====== LISTED ENTRIES ======

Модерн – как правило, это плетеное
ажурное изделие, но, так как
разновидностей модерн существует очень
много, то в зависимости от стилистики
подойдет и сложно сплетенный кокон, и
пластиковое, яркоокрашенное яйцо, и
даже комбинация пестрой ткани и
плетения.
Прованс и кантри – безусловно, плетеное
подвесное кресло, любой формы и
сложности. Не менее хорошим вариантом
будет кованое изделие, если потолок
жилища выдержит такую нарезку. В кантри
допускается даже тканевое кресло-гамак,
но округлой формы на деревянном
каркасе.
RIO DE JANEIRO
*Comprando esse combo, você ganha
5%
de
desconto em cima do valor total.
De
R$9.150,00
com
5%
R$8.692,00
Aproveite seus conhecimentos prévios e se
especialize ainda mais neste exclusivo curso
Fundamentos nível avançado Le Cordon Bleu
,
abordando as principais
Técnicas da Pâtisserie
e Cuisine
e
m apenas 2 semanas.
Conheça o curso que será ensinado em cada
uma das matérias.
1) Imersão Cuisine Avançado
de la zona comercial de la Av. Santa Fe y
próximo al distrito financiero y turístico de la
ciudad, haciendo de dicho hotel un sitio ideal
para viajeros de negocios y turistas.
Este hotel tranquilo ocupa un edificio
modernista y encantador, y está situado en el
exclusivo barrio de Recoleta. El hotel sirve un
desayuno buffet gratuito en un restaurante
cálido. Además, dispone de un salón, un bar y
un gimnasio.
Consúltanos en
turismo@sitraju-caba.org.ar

======
====== LISTED ENTRIES ======

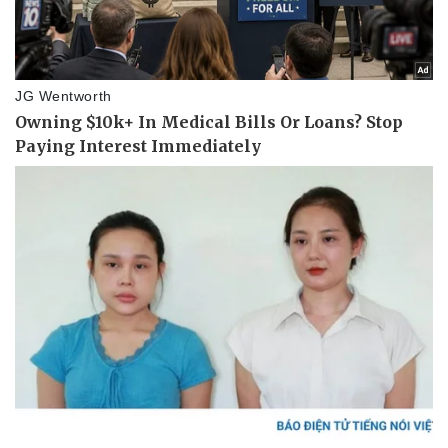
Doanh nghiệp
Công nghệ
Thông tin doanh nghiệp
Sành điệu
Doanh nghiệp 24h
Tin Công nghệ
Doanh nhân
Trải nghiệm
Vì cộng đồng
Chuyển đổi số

======
====== LISTED ENTRIES ======

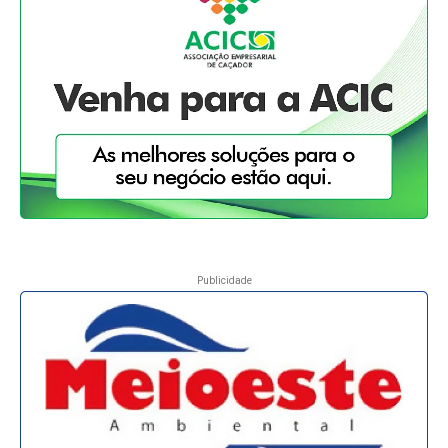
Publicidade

======

*EXERCISE BRIEF*.
With the line holding "cálido. Además, dispone de un salón, un bar y" as the first and the line holding "turismo@sitraju-caba.org.ar" as the last, set down that range of the entries above exactly, and nothing else.

*RESPONSE AREA*.
cálido. Además, dispone de un salón, un bar y
un gimnasio.
Consúltanos en
turismo@sitraju-caba.org.ar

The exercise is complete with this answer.